Not in a planning-ahead kind of way. Just a quiet dread that would show up sometimes.
By 14, it was a monthly thing. And then she turned 15 and started bringing it up herself. She wanted her permit. She wanted to drive. She wanted to get out and do what she wanted, when she wanted.
She's not a great student. Missing assignments, never studies. But she passed her permit test on the first try.
Weird how that works when you actually care about something.
My dad taught me to drive in a community college parking lot. He was calm the whole time. Patient. Waving at other drivers to go first, or by way of apology when we made a mistake. I remember thinking that was just how it was supposed to go.
She has her permit now. We're starting her with a driving school, which I think is the right call. A professional is going to be calmer in that seat than I am.
But I already know what it's going to be like when my turn comes.
I'm going to be, if I'm being real, preparing for death.
Not because I expect her to do anything wrong. But because I know I can't control everyone else on the road.
That's my actual concern. Not that she'll forget how to brake or stall out at a light.
It's that she'll wait to react instead of thinking ahead.
The Lesson
Before she pulls out of the driveway for the first time, I'm going to tell her one thing that I told her when we talked about driving recently:
"Drive like everyone else on the road is about to do something stupid."
Not as a negative take on people. Just a real one.
Because on paper, people are supposed to use their signals, stop fully at stop signs, check before they turn, and pay attention.
But that's not always what happens.
People drift. They brake suddenly for no reason. They miss their exit and cut across three lanes. They're texting. They're driving with one hand and a coffee in the other. They got cut off two seconds ago and haven't fully recovered.
None of that is malicious. It's just human.

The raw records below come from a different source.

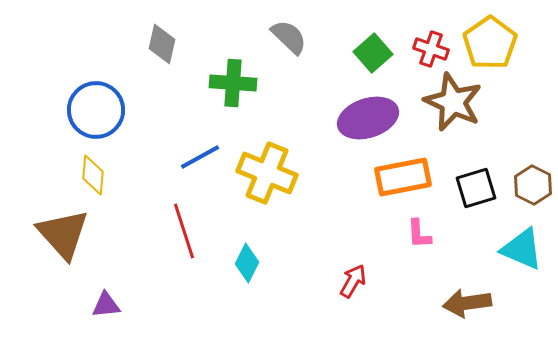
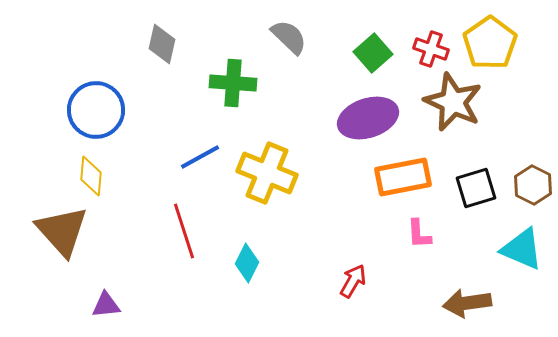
yellow diamond: moved 2 px left, 1 px down
brown triangle: moved 1 px left, 3 px up
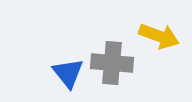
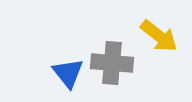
yellow arrow: rotated 18 degrees clockwise
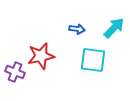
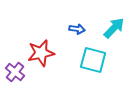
red star: moved 3 px up
cyan square: rotated 8 degrees clockwise
purple cross: rotated 18 degrees clockwise
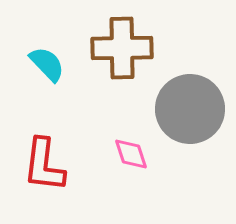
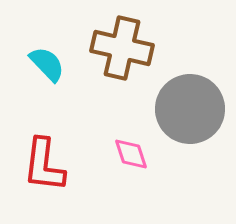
brown cross: rotated 14 degrees clockwise
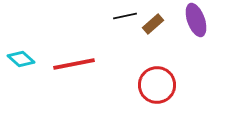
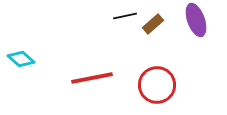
red line: moved 18 px right, 14 px down
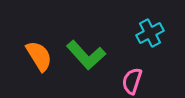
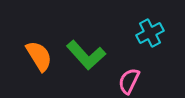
pink semicircle: moved 3 px left; rotated 8 degrees clockwise
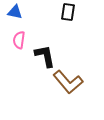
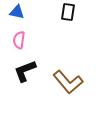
blue triangle: moved 2 px right
black L-shape: moved 20 px left, 15 px down; rotated 100 degrees counterclockwise
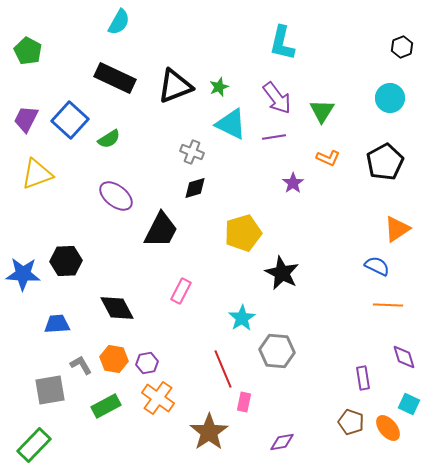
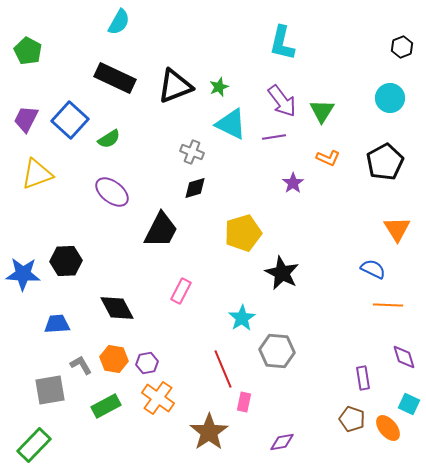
purple arrow at (277, 98): moved 5 px right, 3 px down
purple ellipse at (116, 196): moved 4 px left, 4 px up
orange triangle at (397, 229): rotated 28 degrees counterclockwise
blue semicircle at (377, 266): moved 4 px left, 3 px down
brown pentagon at (351, 422): moved 1 px right, 3 px up
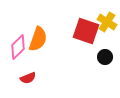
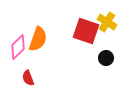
black circle: moved 1 px right, 1 px down
red semicircle: rotated 91 degrees clockwise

And if you're waiting to react to it, you're already behind.
The Real Skill
Good drivers aren't the ones who just know all the rules.
They're the ones who see things before they happen.
They notice the car drifting before it crosses the line. They see brake lights two or three cars ahead, not just the one right in front of them. They already have a plan before anything goes wrong.
That's what defensive driving actually is. Not fear. Just awareness.
And once you develop it, you start seeing it show up everywhere. At work. With money. In how you handle pretty much anything. The people who stay ahead of problems aren't faster at reacting. They just spotted it earlier than everyone else.
Try This
Whether you're learning to drive or teaching someone, a few things make a real difference:
1. Leave more space than feels necessary. Most problems happen because there's no room to react.
2. Look two or three cars ahead. What's happening further up the road matters more than what's right in front of you.
3. Assume someone might do something unexpected. If you're already ready for it, it stops being a crisis.
4. Don't take it personally. Someone cuts you off, let it go. It's not worth it.
5. Put the phone down. Not just because it's illegal. Because you can't anticipate anything when you're not watching.
The New Driver's Parent Checklist is a 4-page printable for parents teaching a teen to drive. Pre-drive checks, the four skill stages, and word-for-word scripts for the hard moments. Download it free →
Her driving school will cover the mechanics. The rules. How to park, what to do at a four-way stop, how to handle a merge. All of that matters.
If you're still figuring out the formal side of this, Aceable runs the bookwork side of driver's ed on a phone or laptop. Available in California, Texas, Florida, and a handful of other states. The Resources page has alternatives if Aceable doesn't cover yours.
But this is the thing I want her carrying before any of that starts.
You can't control what everyone else does out there. All you can do is pay attention and give yourself enough room to handle it.
That applies to a lot more than just driving.